— Task requirements —
Below are the records; collect from them each line containing the string "Camera".

— Provided entries —
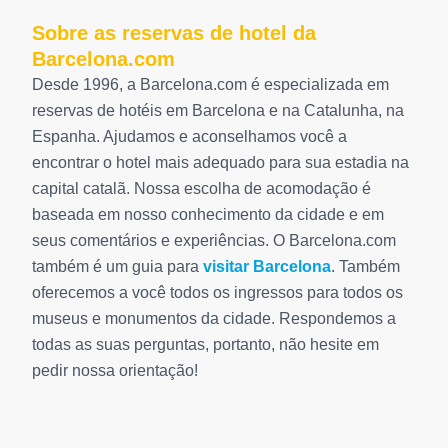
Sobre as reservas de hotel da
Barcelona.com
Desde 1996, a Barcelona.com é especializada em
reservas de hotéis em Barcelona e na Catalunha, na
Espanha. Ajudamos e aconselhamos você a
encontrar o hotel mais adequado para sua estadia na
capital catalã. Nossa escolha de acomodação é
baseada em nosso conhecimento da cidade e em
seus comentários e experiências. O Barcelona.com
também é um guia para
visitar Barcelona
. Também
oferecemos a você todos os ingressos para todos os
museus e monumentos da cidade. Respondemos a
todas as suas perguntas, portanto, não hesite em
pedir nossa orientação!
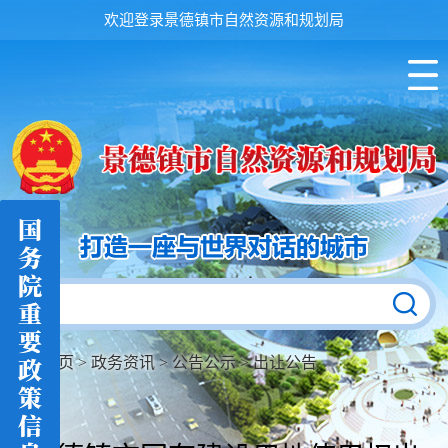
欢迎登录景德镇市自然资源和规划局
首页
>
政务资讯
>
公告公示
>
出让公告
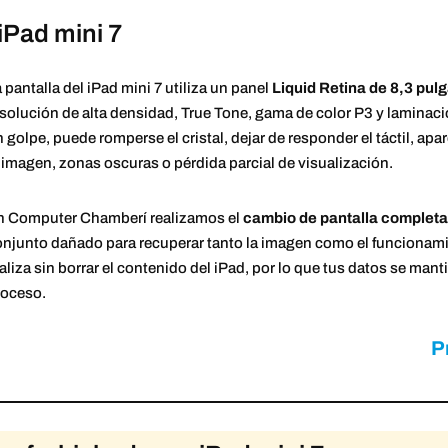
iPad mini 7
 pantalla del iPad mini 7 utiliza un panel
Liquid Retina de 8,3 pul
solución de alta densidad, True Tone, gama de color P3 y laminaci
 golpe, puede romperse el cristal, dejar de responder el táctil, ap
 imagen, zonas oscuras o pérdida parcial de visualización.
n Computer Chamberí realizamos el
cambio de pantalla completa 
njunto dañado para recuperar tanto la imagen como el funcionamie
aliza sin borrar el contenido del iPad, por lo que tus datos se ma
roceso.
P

---

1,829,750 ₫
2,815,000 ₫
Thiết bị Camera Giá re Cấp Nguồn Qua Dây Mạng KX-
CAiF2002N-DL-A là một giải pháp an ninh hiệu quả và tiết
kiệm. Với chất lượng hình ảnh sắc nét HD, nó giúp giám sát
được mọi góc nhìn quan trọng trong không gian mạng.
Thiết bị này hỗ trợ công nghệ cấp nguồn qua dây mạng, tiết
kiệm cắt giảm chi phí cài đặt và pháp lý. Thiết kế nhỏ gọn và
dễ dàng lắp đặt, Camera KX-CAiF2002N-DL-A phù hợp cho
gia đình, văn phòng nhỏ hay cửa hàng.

* * *

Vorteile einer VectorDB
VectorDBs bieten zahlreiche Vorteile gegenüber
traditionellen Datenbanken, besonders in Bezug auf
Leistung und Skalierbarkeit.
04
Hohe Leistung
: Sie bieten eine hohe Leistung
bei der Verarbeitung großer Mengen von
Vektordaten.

— Solution below —
Thiết bị Camera Giá re Cấp Nguồn Qua Dây Mạng KX-
dễ dàng lắp đặt, Camera KX-CAiF2002N-DL-A phù hợp cho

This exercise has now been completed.